Postby Vidyanet on Tue Mar 17, 2009 9:33 pm

I'll be contemplating methods that work for me, and share about them as they come up


A computer is a complex machine capable of doing many things. Yet it does all of this by virtue of a simple language. A series of starts and stops.

I've had time to contemplate methods that work, for me, and want to simplify the descriptions by describing them in the following way: The ability to choose. In other words, to start and to stop.

Knowing this ability (to stop and start) is required for experience and learning, I think mastership requires first understanding the "language" or mechanics of things. Like a master mechanic one might take their car to to get it fixed, the mechanic can fix the car because the mechanic knows how the car works. By virtue of experience they can diagnose what is wrong and fix the problem. Individuals have the ability to become master mechanics too, I think, by learning from their own experience.

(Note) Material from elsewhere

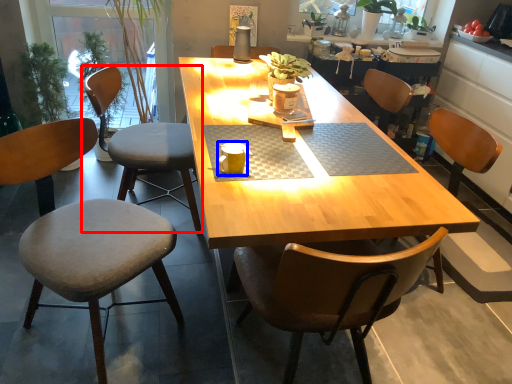 Question: Which point is closer to the camera, chair (highlighted by a red box) or coffee cup (highlighted by a blue box)?

Choices:
 (A) chair
 (B) coffee cup

Answer: (B)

Not sure how well I did trying to make this intelligible for everybody. Basically though, a method that works for me is to "believe" that a thing is possible (I mean, without a doubt). I can do everything else necessary, but if I feed the language of failure (and failure can take so many different forms) into my path of success I will be serving myself that "kind of sentence. One that spells: "try, try again". Everything else could be started and everything done right, but starting is not everything. This is the main point I wanted to make. That the right "off buttons" sometines need to be working, too (in my experience). Like, the "off buttons" for certain failure.